Microsoft is big on carbon offsets, and not just in the U.S.
It’s become more popular over the years for business, particularly big tech companies that operate huge data centers and work campuses, to purchase carbon offsets to achieve carbon neutrality and help limit the environmental effects of their operations. These credits, in part, help Google ensure that search results, Gmail inboxes and YouTube videos are delivered to users without leaving a carbon footprint.

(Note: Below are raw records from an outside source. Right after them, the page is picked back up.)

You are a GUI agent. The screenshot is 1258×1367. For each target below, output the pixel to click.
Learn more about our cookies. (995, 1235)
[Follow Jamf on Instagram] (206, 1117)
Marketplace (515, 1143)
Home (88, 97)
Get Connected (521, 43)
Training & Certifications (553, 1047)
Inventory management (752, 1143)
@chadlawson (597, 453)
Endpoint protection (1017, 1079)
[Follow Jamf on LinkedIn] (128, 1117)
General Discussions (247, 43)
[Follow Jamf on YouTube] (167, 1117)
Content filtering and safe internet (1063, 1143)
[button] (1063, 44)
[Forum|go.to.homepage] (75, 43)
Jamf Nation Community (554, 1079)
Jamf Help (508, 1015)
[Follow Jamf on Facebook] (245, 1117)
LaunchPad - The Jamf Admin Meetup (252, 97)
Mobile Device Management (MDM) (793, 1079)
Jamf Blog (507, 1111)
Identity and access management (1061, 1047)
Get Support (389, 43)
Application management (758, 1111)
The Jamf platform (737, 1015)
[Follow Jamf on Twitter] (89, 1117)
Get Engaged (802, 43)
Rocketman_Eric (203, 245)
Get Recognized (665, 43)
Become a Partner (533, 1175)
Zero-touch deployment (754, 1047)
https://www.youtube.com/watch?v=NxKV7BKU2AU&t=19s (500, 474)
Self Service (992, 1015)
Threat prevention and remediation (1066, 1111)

Microsoft has not only pledged to buy credits, it’s funding the creation of offsets through a novel internal carbon fee — a tax, of sorts — that’s charged to the software company’s business groups. Those fees are funding 15 carbon offset programs across the globe, writes Robert Bernard, Microsoft’s chief environmental strategist in blog post. These include “projects in India, Peru, Guatemala, Mongolia, China, Brazil, Kenya, Cambodia, Turkey and the United States.”

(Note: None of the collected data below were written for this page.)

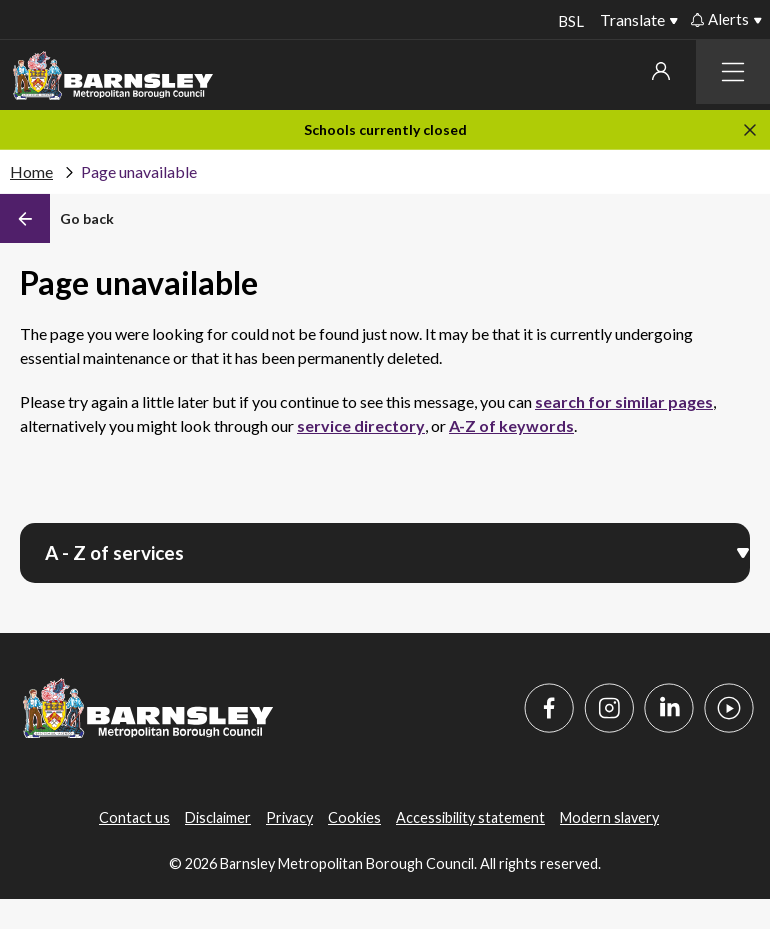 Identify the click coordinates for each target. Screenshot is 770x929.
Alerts (720, 19)
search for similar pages (624, 401)
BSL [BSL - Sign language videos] (569, 21)
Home (31, 171)
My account (661, 71)
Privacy (289, 817)
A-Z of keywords (511, 425)
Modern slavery (609, 817)
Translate (632, 19)
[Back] (57, 219)
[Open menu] (743, 551)
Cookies (354, 817)
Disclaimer (218, 817)
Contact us (134, 817)
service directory (361, 425)
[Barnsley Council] (113, 76)
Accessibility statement (470, 817)
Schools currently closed (385, 129) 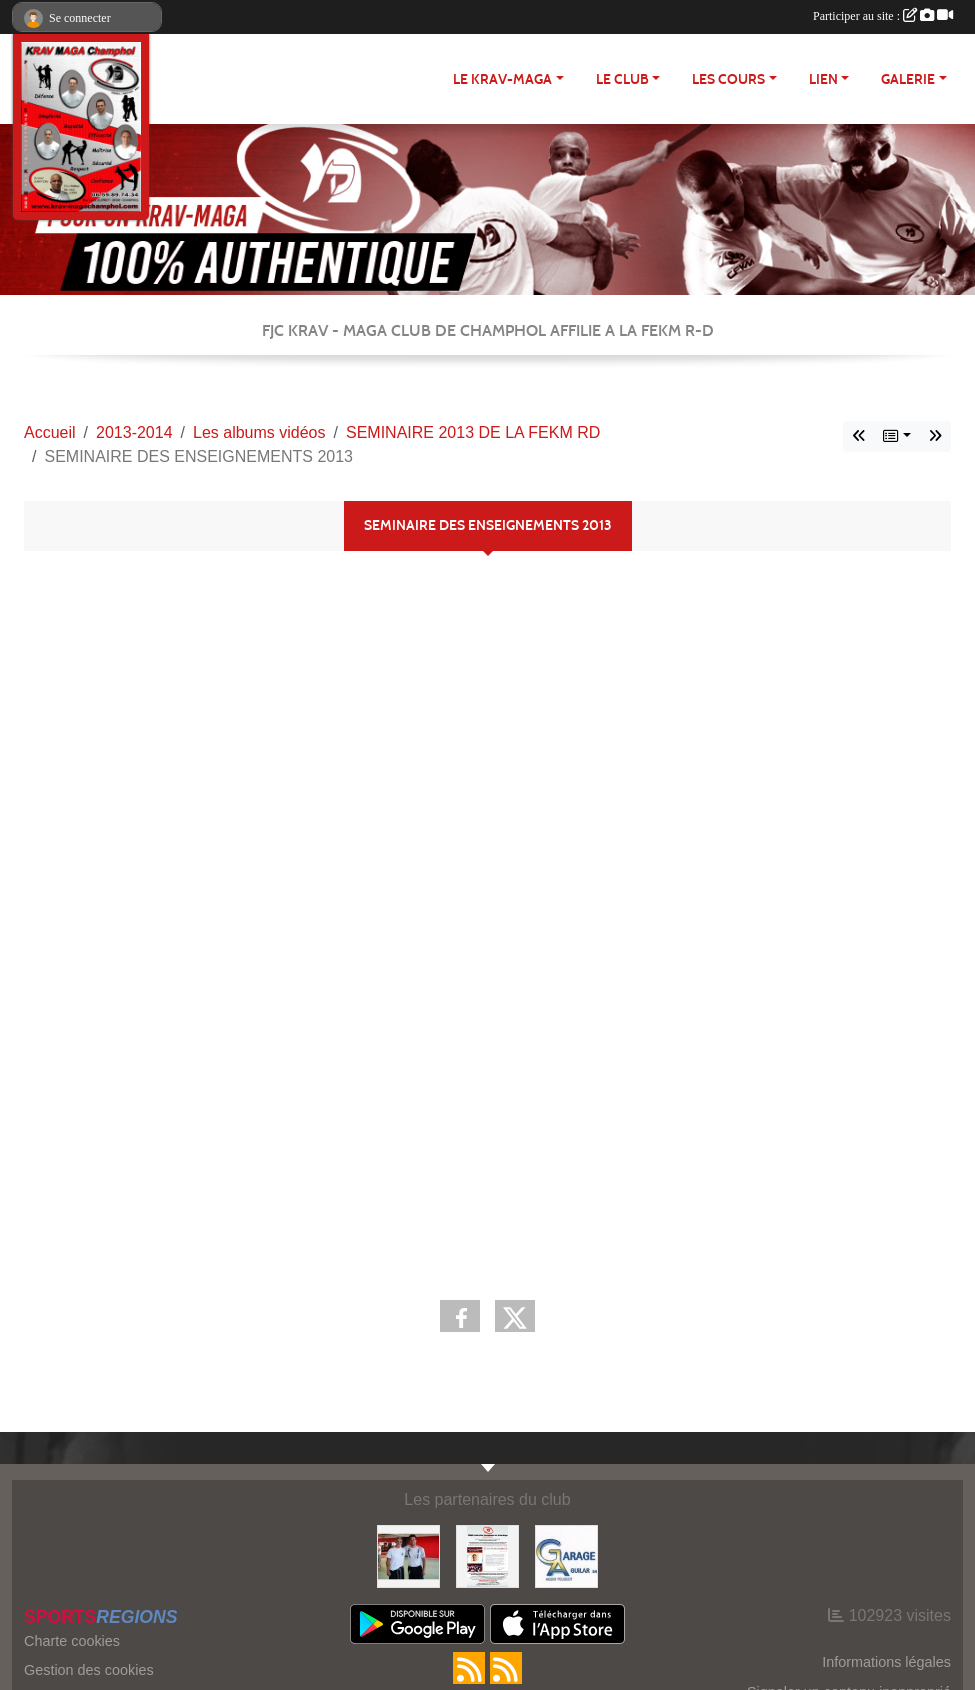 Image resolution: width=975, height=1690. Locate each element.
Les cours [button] (728, 79)
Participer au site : (883, 16)
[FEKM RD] (487, 1555)
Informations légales (886, 1662)
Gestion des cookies (89, 1670)
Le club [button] (622, 79)
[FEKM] (408, 1555)
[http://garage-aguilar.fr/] (566, 1555)
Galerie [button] (908, 79)
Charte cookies (72, 1641)
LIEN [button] (823, 79)
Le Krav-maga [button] (502, 79)
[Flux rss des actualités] (469, 1668)
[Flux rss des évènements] (506, 1668)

In China, Microsoft invested in the Chifeng Wind Power renewable energy project. Bernard explains:
The 50 MW wind farm generates approximately 130,000 MWh of clean renewable electricity annually and over the course of its lifetime will save over 1 million tons of carbon dioxide from being emitted into the atmosphere. We’ve purchased voluntary carbon credits from the wind farm that correspond to the generation 125,000 MWh of clean, renewable electricity for China’s Northeast Power Grid.
In Brazil, the funds are helping preserve rain forests and in Mongolia, they’re reducing the cost and environmental impact of heating poor households in “Ulan Bator, the world’s coldest capital.”